Based on Google’s recently released on their AI Agent Security article from a CISO perspective…
AI Agent Security Guidelines
- Agents must have well-defined human controllers: Agents must operate under clear human oversight, with the ability to distinguish authorized user instructions from other inputs.
- Agent powers must have limitations: Agent actions and resource access must be carefully limited and dynamically aligned with their intended purpose and user risk tolerance. This emphasizes the least-privilege principle.
- Agent actions and planning must be observable: Agent activities must be transparent and auditable through robust logging and clear action characterization.
Google’s Suggested Approach
Google advocates for two distinct layers:
- Layer 1: Use traditional, deterministic measures, such as runtime policy enforcement. Runtime policy engines act as external guardrails, monitoring and controlling agent actions before execution based on predefined rules. These engines use action manifests to capture the security properties of agent actions, such as dependency types, effects, authentication, and data types.
- Layer 2: Deploy reasoning-based defense strategies. This layer uses the AI model’s own reasoning to enhance security. Techniques such as adversarial training and using specialized models as security analysts can help the agent distinguish legitimate commands from malicious ones, making it more resilient against attacks, data theft, and even model theft.
Initial Base AI Agent Concept
Key Security Risks
Risk 1: Rogue Actions
Summary: This is when an AI agent performs harmful or unintended actions. This can happen because it is tricked by malicious instructions hidden in data (like an email or website) or because it misunderstands ambiguous user commands or misinterprets how to use an external tool.
Risk 2: Sensitive Data Disclosure
Summary: This is when an AI agent improperly reveals private information.

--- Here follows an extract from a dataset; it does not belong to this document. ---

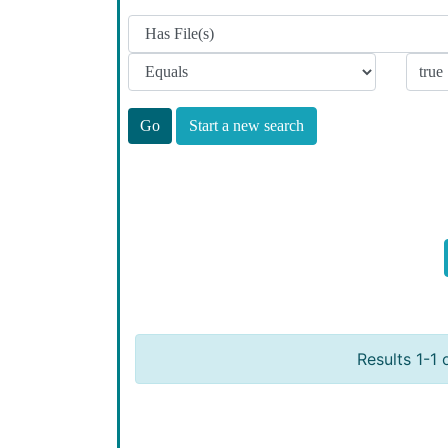
Start a new search
Results 1-1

Attackers can achieve this by tricking the agent into sending data to an external location (e.g., in a URL) or by manipulating its response to include the sensitive data directly.
Core principles for AI Agent security
Now here’s how Google advises on risk mitigation…
Principle 1: Human Oversight and Control
- Statement: Every AI agent must be clearly linked to a human controller, who must approve any critical or irreversible actions, ensuring the system can always distinguish between the user’s commands and other data.
Principle 2: Limited and Purpose-Aligned Powers
- Statement: An agent’s abilities must be strictly limited to its intended purpose, with permissions dynamically adjusted for each specific task, and users must always be able to review and revoke its access.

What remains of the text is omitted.